Des actions transversales d’accompagnement sont également à envisager comme :
 La dynamisation (ou la création) du Comité Local de l’Eau (CLE) et le renforcement des capacités de ses membres.
 Des actions d’information et de sensibilisation ciblées aux groupes d’usagers et à l’endroit du grand public et ce, avec des canaux appropriés ;
 Un meilleur contrôle des engrais et des pesticides dans le cas des cultures pluviales et de contre saison, et des métaux lourds dans le cas de l’exploitation artisanale de l’or dans la région ;
 Un meilleur contrôle de l’exploitation artisanale de l’or avec l’utilisation des métaux lourds ;
 L’interdiction d’ouverture « sauvage » de tranchées depuis les périmètres maraichers jusqu’au lit du lac aux fins de cultures de contre saison.

Pour plus d’efficacité, des modes de gestion et d’accès consensuels des ressources devront être édictés pour l’utilisation des retombées de ces ouvrages en vue de leur durabilité car en attendant des techniques appropriées pour le désensablement, il vaut mieux retarder le plus possible le « surensablement », un phénomène qui prend de l’ampleur au fur et à mesure que l’environnement se dégrade.

En clair, le lac ne sera réhabilité qu’avec prioritairement une participation consciente et volontariste de ses bénéficiaires directs à travers des interventions intégrées. Il s’agit fondamentalement de renforcer la résilience des populations et leur prise de conscience que la vie du lac leur incombe et cela passe nécessairement par un changement de comportement.

Ces mesures ne pourront aboutir qu’avec un accompagnement rigoureux des services techniques et des autres intervenants (projets, ONG, Associations, etc.) sur place, en termes de conseils et en renforcement des capacités, mais en termes d’évaluation permanente des résultats obtenus qui tiennent compte de la durabilité de la ressource.
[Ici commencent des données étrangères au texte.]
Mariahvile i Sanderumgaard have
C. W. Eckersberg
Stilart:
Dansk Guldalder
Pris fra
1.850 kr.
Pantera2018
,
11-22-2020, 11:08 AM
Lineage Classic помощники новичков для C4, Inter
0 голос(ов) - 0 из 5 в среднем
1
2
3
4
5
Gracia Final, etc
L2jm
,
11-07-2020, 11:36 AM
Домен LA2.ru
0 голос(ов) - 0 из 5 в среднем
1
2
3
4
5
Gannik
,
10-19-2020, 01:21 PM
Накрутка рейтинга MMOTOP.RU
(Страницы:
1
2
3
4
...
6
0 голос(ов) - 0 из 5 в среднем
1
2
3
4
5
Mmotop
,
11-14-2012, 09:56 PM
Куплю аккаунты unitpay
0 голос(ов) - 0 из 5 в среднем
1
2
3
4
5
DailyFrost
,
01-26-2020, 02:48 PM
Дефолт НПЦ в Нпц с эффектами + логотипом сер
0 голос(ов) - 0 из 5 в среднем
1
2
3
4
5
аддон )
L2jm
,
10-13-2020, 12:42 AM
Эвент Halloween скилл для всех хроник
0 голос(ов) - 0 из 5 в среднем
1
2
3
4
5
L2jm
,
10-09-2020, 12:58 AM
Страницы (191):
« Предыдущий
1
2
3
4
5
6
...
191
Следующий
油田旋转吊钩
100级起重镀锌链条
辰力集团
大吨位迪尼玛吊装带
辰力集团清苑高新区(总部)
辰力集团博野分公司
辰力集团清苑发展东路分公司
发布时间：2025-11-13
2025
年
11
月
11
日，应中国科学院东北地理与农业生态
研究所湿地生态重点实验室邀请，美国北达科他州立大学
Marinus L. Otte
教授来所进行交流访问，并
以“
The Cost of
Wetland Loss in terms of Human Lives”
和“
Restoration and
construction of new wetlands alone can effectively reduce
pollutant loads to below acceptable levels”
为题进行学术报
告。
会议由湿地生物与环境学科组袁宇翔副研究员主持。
Pour finir cette contribution, je voudrais marquer ma disponibilité à poursuivre la réflexion et la recherche de solutions idoines si cela s’avèrerait nécessaire à cette question essentielle qui touche à une ressource rare au Sahel mais aussi à la vie de milliers de producteurs, de consommateurs et de tous ceux qui bénéficient des bienfaits d’une zone humide comme le Lac Bam.
Félicitations au ministère en charge de ce projet.